START Source data

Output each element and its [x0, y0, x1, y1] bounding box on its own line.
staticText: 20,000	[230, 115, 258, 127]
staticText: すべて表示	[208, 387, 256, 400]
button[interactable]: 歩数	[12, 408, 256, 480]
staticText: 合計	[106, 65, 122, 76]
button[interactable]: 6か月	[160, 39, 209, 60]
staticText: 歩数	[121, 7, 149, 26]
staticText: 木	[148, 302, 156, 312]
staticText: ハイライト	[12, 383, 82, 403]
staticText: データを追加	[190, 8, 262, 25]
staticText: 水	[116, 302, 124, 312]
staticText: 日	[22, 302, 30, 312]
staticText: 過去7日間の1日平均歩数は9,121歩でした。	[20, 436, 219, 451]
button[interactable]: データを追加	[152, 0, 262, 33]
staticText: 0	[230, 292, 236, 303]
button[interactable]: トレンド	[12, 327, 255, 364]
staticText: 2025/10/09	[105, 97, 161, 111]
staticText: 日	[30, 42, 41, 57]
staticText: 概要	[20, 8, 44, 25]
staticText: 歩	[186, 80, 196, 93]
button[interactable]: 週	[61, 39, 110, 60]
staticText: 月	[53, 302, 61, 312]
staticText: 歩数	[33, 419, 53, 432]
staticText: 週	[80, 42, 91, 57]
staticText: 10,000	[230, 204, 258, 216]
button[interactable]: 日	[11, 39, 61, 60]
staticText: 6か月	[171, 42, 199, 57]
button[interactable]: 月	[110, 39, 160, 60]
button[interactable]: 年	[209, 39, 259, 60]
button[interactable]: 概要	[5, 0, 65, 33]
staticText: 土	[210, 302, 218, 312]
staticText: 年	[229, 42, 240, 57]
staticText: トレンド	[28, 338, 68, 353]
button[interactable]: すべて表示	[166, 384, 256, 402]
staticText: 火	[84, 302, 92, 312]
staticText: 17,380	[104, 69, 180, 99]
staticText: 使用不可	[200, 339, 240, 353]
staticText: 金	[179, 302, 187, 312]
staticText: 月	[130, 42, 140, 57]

END Source data
START Source data

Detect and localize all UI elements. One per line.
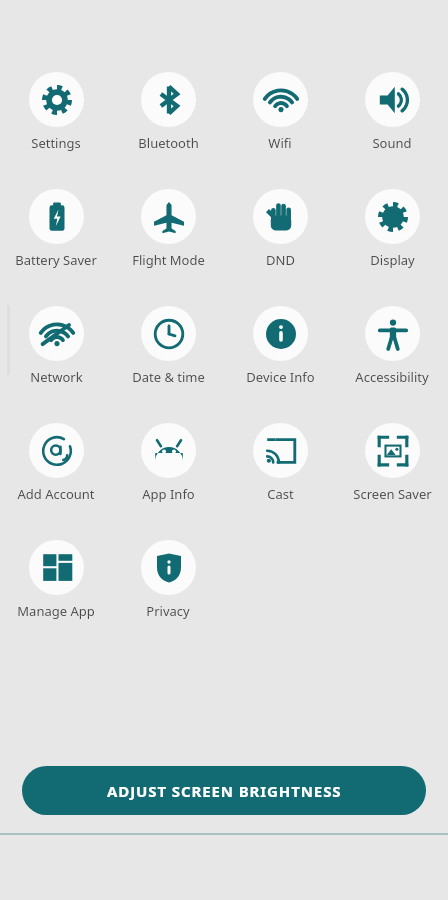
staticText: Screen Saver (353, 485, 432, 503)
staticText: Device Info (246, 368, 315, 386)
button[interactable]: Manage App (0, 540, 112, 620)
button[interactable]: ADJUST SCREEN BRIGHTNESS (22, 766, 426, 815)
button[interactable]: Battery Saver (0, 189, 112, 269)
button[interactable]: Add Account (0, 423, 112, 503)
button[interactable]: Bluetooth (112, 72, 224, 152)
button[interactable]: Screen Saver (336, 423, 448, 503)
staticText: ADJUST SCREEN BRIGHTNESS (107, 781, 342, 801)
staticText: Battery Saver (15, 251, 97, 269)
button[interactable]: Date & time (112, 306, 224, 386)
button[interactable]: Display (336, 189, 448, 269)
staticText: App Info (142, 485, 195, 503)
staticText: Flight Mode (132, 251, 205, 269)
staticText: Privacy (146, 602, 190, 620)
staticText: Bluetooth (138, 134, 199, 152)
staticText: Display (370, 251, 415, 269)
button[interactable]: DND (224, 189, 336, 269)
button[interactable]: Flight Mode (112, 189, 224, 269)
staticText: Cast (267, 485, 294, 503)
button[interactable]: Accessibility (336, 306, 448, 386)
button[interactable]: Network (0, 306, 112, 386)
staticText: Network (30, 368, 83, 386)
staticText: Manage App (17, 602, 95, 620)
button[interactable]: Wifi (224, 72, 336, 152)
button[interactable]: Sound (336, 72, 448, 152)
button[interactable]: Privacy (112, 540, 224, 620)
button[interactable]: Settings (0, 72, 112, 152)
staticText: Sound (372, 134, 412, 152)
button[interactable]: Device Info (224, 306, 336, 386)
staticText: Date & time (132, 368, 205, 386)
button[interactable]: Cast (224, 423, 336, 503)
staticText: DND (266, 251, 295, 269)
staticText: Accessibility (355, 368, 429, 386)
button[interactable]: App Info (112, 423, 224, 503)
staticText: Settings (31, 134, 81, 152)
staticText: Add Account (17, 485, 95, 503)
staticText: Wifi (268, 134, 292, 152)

END Source data

» **Task details**: Make a copy of each line in the records that has the word "Battery".

» **Answer for the task**:
button[interactable]: Battery Saver (0, 189, 112, 269)
staticText: Battery Saver (15, 251, 97, 269)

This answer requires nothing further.